# ePSdata interface demo
30/07/20

This notebook provides a short demo for getting data from [ePSdata repositories (via Zenodo)](https://phockett.github.io/ePSdata/about.html). These contain sets of ePolyScat computations, including all source files, processed outputs, and possibly wavefunctions - see the [ePSdata webpages](https://phockett.github.io/ePSdata/about.html) for more details.

## Setup

All that is required is the `ePSdata` class from `epsproc.util`.

In [1]:
import sys
# ePSproc test codebase (local)
if sys.platform == "win32":
    modPath = r'D:\code\github\ePSproc'  # Win test machine
else:
    modPath = r'/home/femtolab/github/ePSproc/'  # Linux test machine
    
sys.path.append(modPath)
# import epsproc as ep

from epsproc.util.epsdata import ePSdata

* plotly not found, plotly plots not available. 
* pyevtk not found, VTK export not available. 


## Select a dataset for download

Currently, this supports passing a full URL, a DOI or a Zenodo ID corresponding to the record.

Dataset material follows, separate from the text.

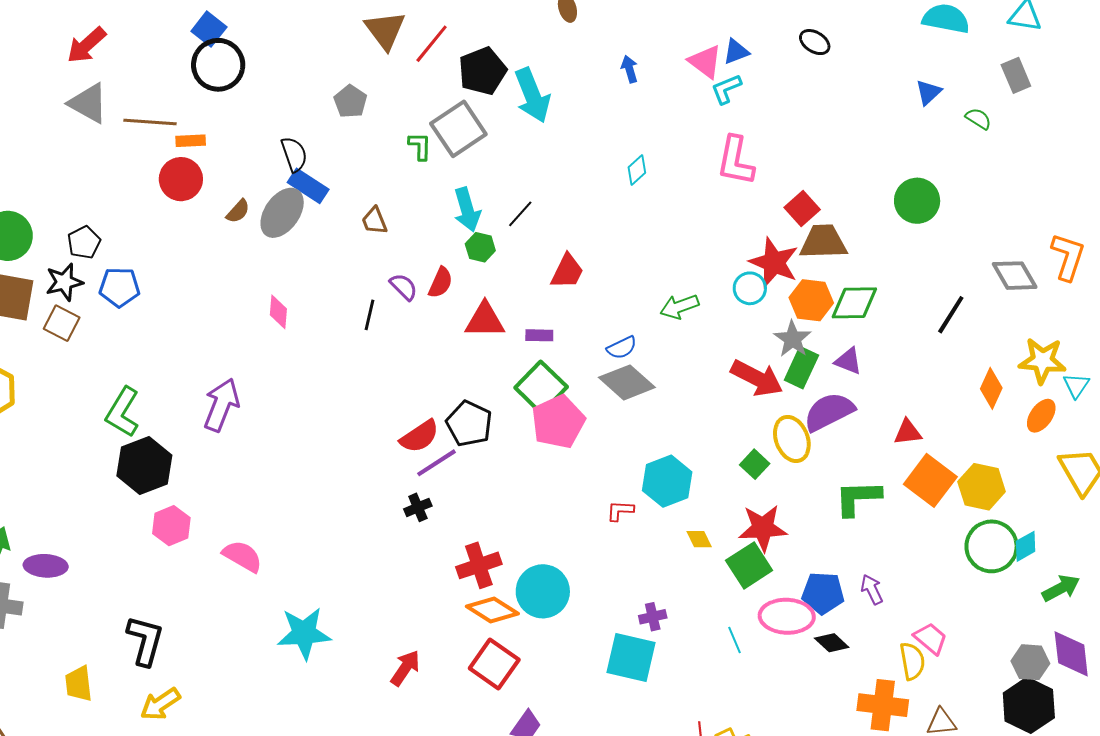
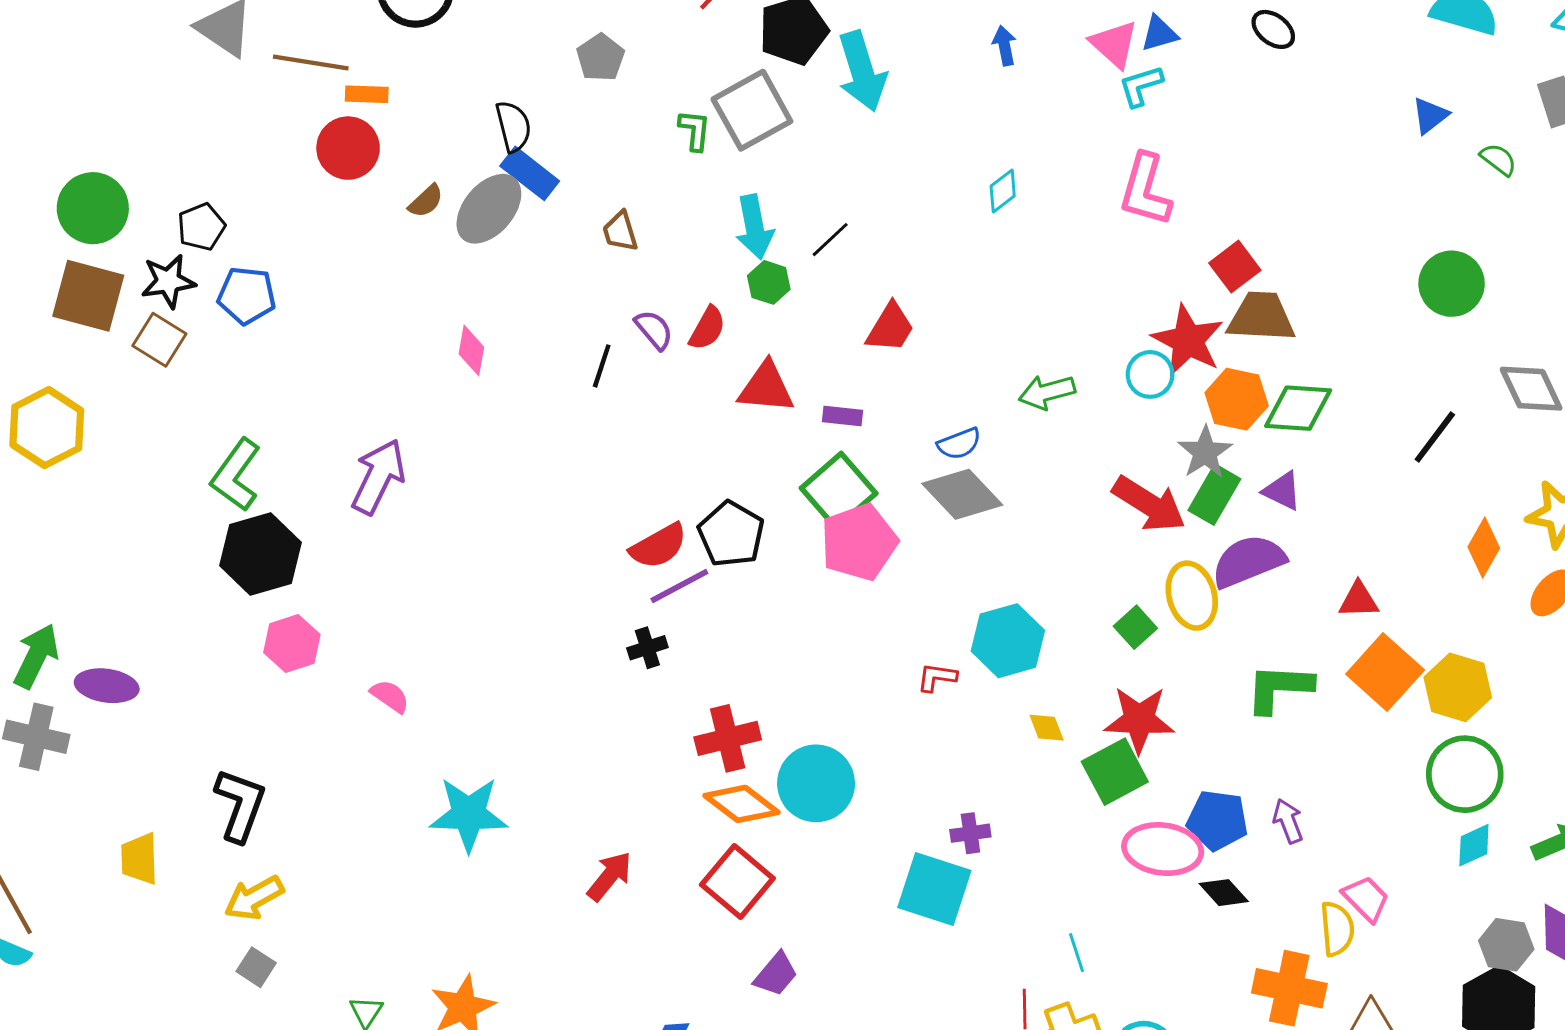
green circle: (917, 201) -> (1452, 284), moved
cyan diamond: (1026, 546) -> (1474, 845), moved
pink semicircle: (242, 556) -> (390, 696), size x0.7
cyan line: (734, 640) -> (1077, 953), moved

These can be found on the ePSdata pages, or Zenodo.

As an example, let's grab the data for CH3I (orb 20) ionization. The corresponding web pages are:

- ePSdata page: https://phockett.github.io/ePSdata/CH3I_1-60eV/CH3I_1-60eV_orb20_A1.html.
- Zenodo record page: https://zenodo.org/record/3660708.
- DOI URL: http://dx.doi.org/10.5281/zenodo.3660708.


In [2]:
# Create data object.
# This will check for the Zenodo record, pull some details & create a download directory.
# The default is to set a dir in the current working directory, or pass downloadDir to specify (this must already exist).
CH3Idata = ePSdata(doi='10.5281/zenodo.3660708', downloadDir='~/Downloads')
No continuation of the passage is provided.